An Iranian-flagged ship carrying humanitarian relief to Yemen should instead deliver the cargo to neighboring country Djibouti, the Pentagon said.
White House Press Secretary Josh Earnest told reporters the United States is monitoring the ship, which is heading toward the Strait of Hormuz between Oman and Yemen.
He said Iran should be following United Nations protocols for delivering aid to Yemen by dropping it off in Djibouti.
"Iran understands that they can't afford to play games with humanitarian assistance to people who are in dire need," he said. "The Iranians know as well as anyone that a political stunt to defy their regional rivals outside the UN system is provocative and risks a collapse of the UN-led humanitarian cease-fire."
Pentagon spokesman Col. Steven Warren told reporters Tuesday that if Iran is "planning some sort of stunt," it would be "unhelpful."

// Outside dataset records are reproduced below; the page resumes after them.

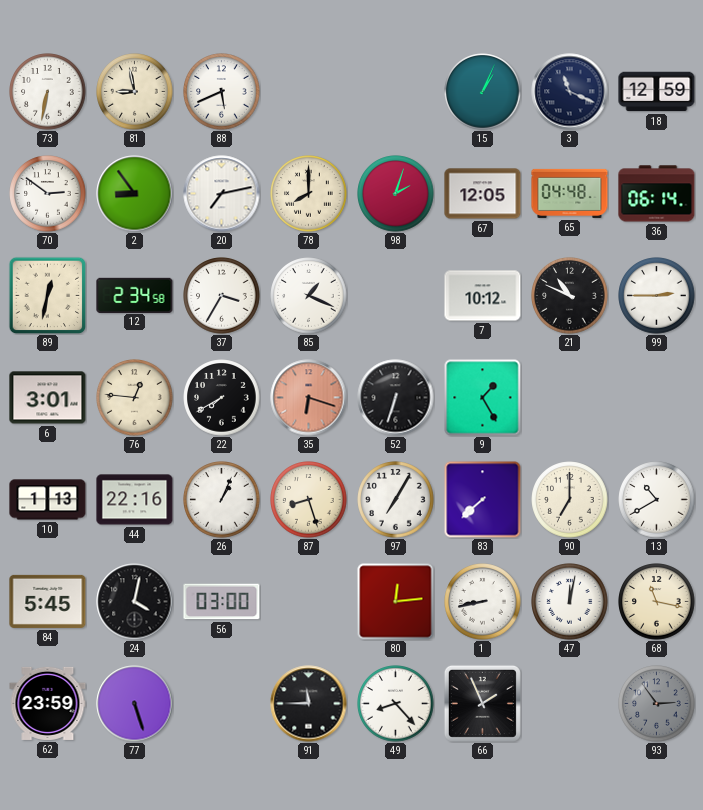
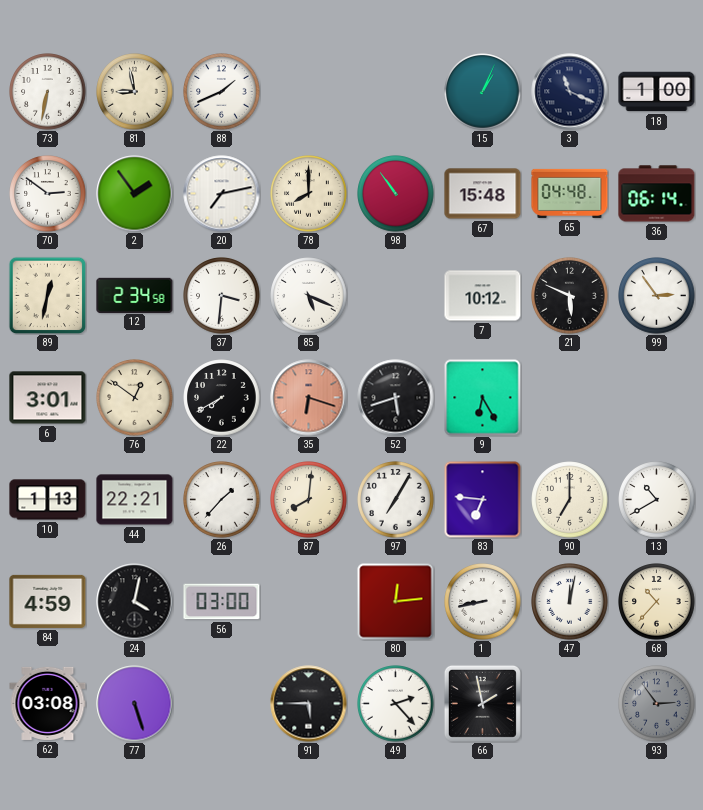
88: 5:41 -> 1:41
18: 12:59 -> 1:00
2: 8:54 -> 1:54
98: 2:03 -> 10:54
67: 12:05 -> 15:48
37: 3:35 -> 3:31
85: 1:19 -> 5:19
21: 10:49 -> 5:49
99: 2:45 -> 2:54
76: 12:46 -> 12:51
52: 6:33 -> 5:42
9: 1:25 -> 6:25
44: 22:16 -> 22:21
26: 1:04 -> 1:37
87: 8:27 -> 8:01
83: 7:38 -> 6:46
84: 5:45 -> 4:59
68: 11:17 -> 10:37
62: 23:59 -> 03:08
91: 11:45 -> 5:45
49: 8:23 -> 2:23
66: 1:56 -> 1:58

One US defense official told CNN the ship doesn't appear to be carrying any weapons but there are some concerns that Iranian warships will attempt to escort the vessel to Yemen. Warren said that was "absolutely unnecessary."
Iran's humanitarian aid ship is several days from arriving in Yemen.
The Strait of Hormuz has been the site of simmering tensions between the United States and Iran after Iranian Revolutionary Guard ships harassed the US-flagged Maersk Kensington commercial vessel April 24, then seized the Marshall Islands-flagged Maersk Tigris on April 28.
The US Navy began accompanying all US-flagged commercial ships through the strait over safety concerns, but stopped doing so last week.
Meanwhile, a United Nations-led ceasefire went into effect in Yemen on Tuesday just hours after airstrikes pounded rebel Houthi positions in Sanaa and Aden.
Fighting intensified between the Yemeni military, aided by air support from a ten-nation coalition of Arab countries, and the Iran-supported Houthis, who overtook the government in late 2014. Both sides agreed to a five-day humanitarian ceasefire.